Our attorneys were recently asked “Can Birth Injuries Cause Seizures?” Brain injuries are among the most common forms of birth injuries and can result in neurological problems like seizures. In this article, we will take a closer look at the types of birth injuries that can cause seizures, how seizures can affect your child and your family, and what you can do to get the support and help you deserve after a birth injury.
What are Seizures?
Seizures are uncontrollable electrical disturbances in the brain. There are many different types of seizures, each with their own symptoms and severity. There are focal seizures, generalized seizures, petit mal seizures, tonic clonic seizures, partial, grand mal and myoclonic seizures. Within these types, there are variations in how the seizures affect the patient. Seizures can last anywhere from 30 seconds up to two minutes. Any seizure lasting longer than that should be cause for alarm. Two or more seizures in 24 hours without an identifiable cause, the child may have epilepsy. Seizures and seizure disorders are not always the same thing.

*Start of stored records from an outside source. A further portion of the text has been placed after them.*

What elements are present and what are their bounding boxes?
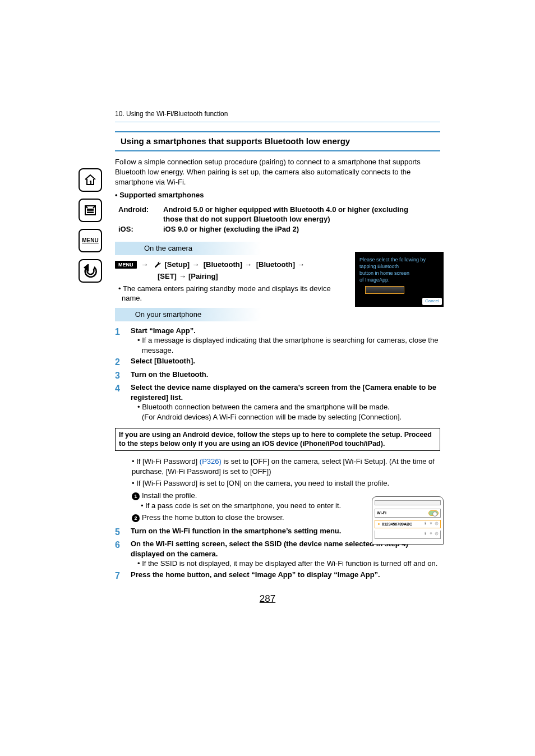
menu-badge: MENU [115,261,137,269]
chapter-label: 10. Using the Wi-Fi/Bluetooth function [115,109,440,118]
contents-icon[interactable] [79,199,102,222]
wifi-settings-diagram: Wi-Fi 0123456789ABC [372,496,444,545]
wifi-pw-off-note: • If [Wi-Fi Password] (P326) is set to [… [132,457,440,476]
notice-box: If you are using an Android device, foll… [115,428,440,451]
step-7: 7 Press the home button, and select “Ima… [115,570,440,582]
intro-text: Follow a simple connection setup procedu… [115,157,440,187]
step-3: 3 Turn on the Bluetooth. [115,370,440,382]
wifi-toggle-icon [428,510,439,516]
divider [115,122,440,122]
circled-2-icon: 2 [132,514,140,522]
section-title: Using a smartphones that supports Blueto… [115,131,440,151]
back-icon[interactable] [79,259,102,283]
ios-value: iOS 9.0 or higher (excluding the iPad 2) [163,224,421,234]
supported-table: Android: Android 5.0 or higher equipped … [118,205,421,234]
svg-rect-4 [425,533,426,534]
camera-screen-preview: Please select the following by tapping B… [355,252,444,307]
svg-point-1 [378,523,380,525]
app-button-icon [365,286,404,294]
page-number: 287 [0,593,535,606]
android-label: Android: [118,205,163,224]
step-4: 4 Select the device name displayed on th… [115,382,440,422]
ios-label: iOS: [118,224,163,234]
step-2: 2 Select [Bluetooth]. [115,356,440,368]
on-smartphone-header: On your smartphone [115,308,261,321]
step-1: 1 Start “Image App”. • If a message is d… [115,326,440,356]
on-camera-header: On the camera [115,242,261,255]
cancel-button: Cancel [422,298,442,305]
home-icon[interactable] [79,168,102,192]
menu-icon[interactable]: MENU [79,229,102,252]
wifi-status-icons [423,522,439,527]
supported-heading: • Supported smartphones [115,190,440,200]
wifi-pw-on-note: • If [Wi-Fi Password] is set to [ON] on … [132,478,440,488]
p326-link[interactable]: (P326) [200,457,222,465]
wrench-icon [154,261,162,269]
circled-1-icon: 1 [132,492,140,500]
svg-rect-2 [425,523,426,524]
android-value: Android 5.0 or higher equipped with Blue… [163,205,421,224]
camera-note: • The camera enters pairing standby mode… [118,284,343,303]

If your child has a seizure, you may notice the following symptoms:
- Change in behavior
- Change in movement
- Loss of sensation
- Loss of consciousness
- Staring spells
- Anxiety, fear, or deja vu
These symptoms can be alarming to parents, and you should contact your doctor right away. It is important to identify the cause of the seizure(s) and determine the appropriate course of treatment. Sometimes the cause is an event like a stroke or head injury; but other times, the cause is unknown.
Can Birth Injuries Cause Seizures?
While some people are diagnosed with idiopathic (unpreventable) epilepsy, many other people experience seizures due to injury. Trauma to the head during, or shortly after birth, can definitely cause seizures.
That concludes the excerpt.